There was also an error in indexing X1/2 in P.
using CSVFiles, DataFrames, DataFramesMeta, CategoricalArrays,
StatsBase, Distributions, Random, FreqTables, BenchmarkTools,
Turing, MCMCChain
data = DataFrame(load("https://web.stanford.edu/~hastie/CASI_files/DATA/haplotype.csv"));
Random.seed!(2342)
snps = hcat(getfield(data, :columns)[3:end]...)
a = similar(snps, Bool)
b = similar(snps, Bool)
for (index, snp) in enumerate(snps)
a[index], b[index] =
if snp === missing
false, false
elseif snp == 0
false, false
elseif snp == 1
x = rand(Bool)
x, !x
elseif snp == 2
true, true
else
error("All snps must be 0, 1, 2, or missing")
end
end
X1 = DataFrame(a * 1)
X2 = DataFrame(b * 1)
rename!(X1, [f => t for (f, t) = zip(names(X1), col_names)])
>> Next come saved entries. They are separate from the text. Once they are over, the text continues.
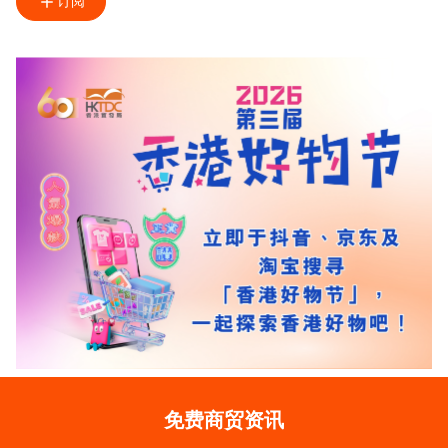
订阅
免费商贸资讯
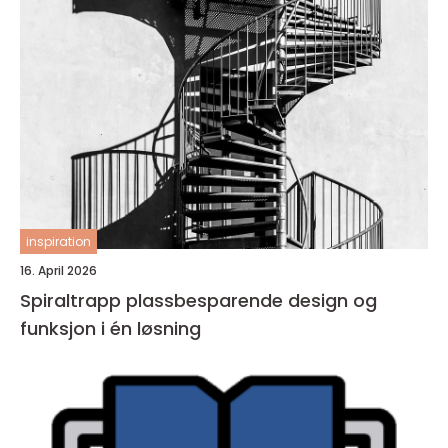
inspiration
16. April 2026
Spiraltrapp plassbesparende design og
funksjon i én løsning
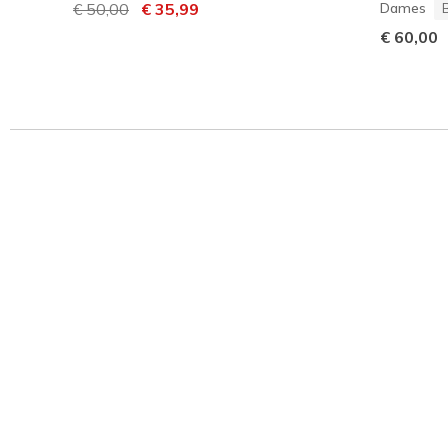
Prijs verlaagd van
€ 50,00
naar
€ 35,99
Dames
€ 60,00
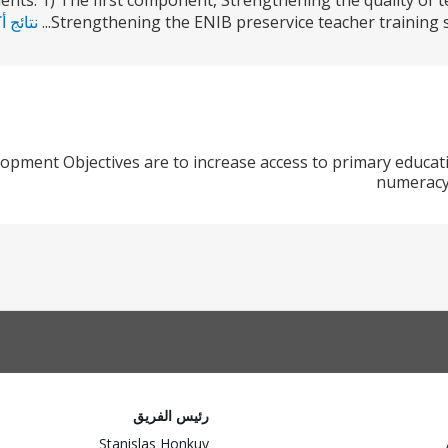
nts. 1) The first component, Strengthening the quality of t
Strengthening the ENIB preservice teacher training syst
نتائج أ
opment Objectives are to increase access to primary educatio
numeracy
رئيس الفريق
Stanislas Honkuy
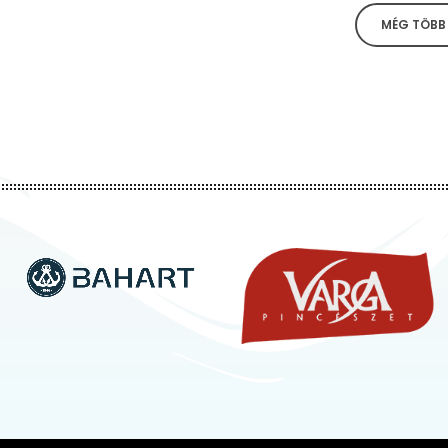
MÉG TÖBB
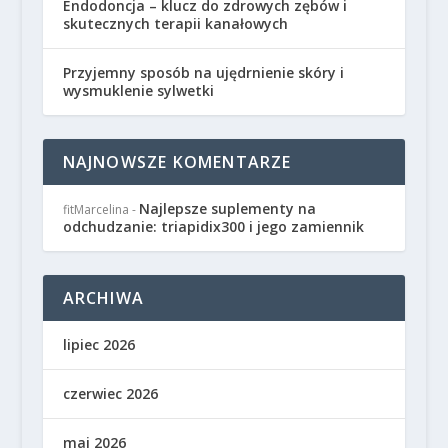
Endodoncja – klucz do zdrowych zębów i
skutecznych terapii kanałowych
Przyjemny sposób na ujędrnienie skóry i
wysmuklenie sylwetki
NAJNOWSZE KOMENTARZE
Najlepsze suplementy na
fitMarcelina
-
odchudzanie: triapidix300 i jego zamiennik
ARCHIWA
lipiec 2026
czerwiec 2026
maj 2026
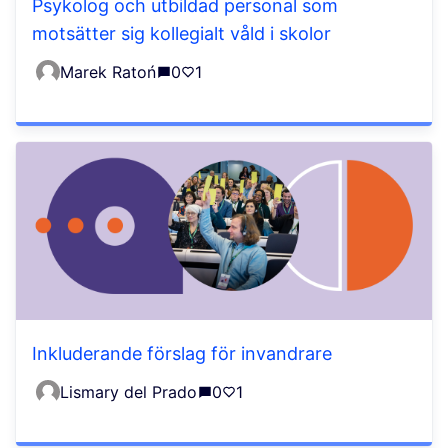
Psykolog och utbildad personal som
motsätter sig kollegialt våld i skolor
Marek Ratoń
0
1
Inkluderande förslag för invandrare
Lismary del Prado
0
1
rename!(X2, [f => t for (f, t) = zip(names(X2), col_names)]);
N = size(data_snp)[1] # num. of obs
M = size(data_snp)[2] # num. of variables
J = 3 # num. of latent populations
Q_prior = Dirichlet(ones(J))
Q = transpose(rand(Q_prior, N))
P_prior = Beta() # equivalent to Beta(1, 1)
P = hcat(rand(P_prior, M), rand(P_prior, M), rand(P_prior, M))
P = P ./ sum(P, dims = 2)
function Z_cond(X1, X2, P, Q)
N = size(X1, 1)
M = size(X1, 2)
z1 = Vector{Float64}(undef, 3)
z2 = Vector{Float64}(undef, 3)
Z1 = Matrix(undef, N, M)
Z2 = Matrix(undef, N, M)
for n in 1:N
for m in 1:M
for j in 1:3
z1[j] = Q[n, j] * (abs(X1[n, m] - 1) + P[m, j])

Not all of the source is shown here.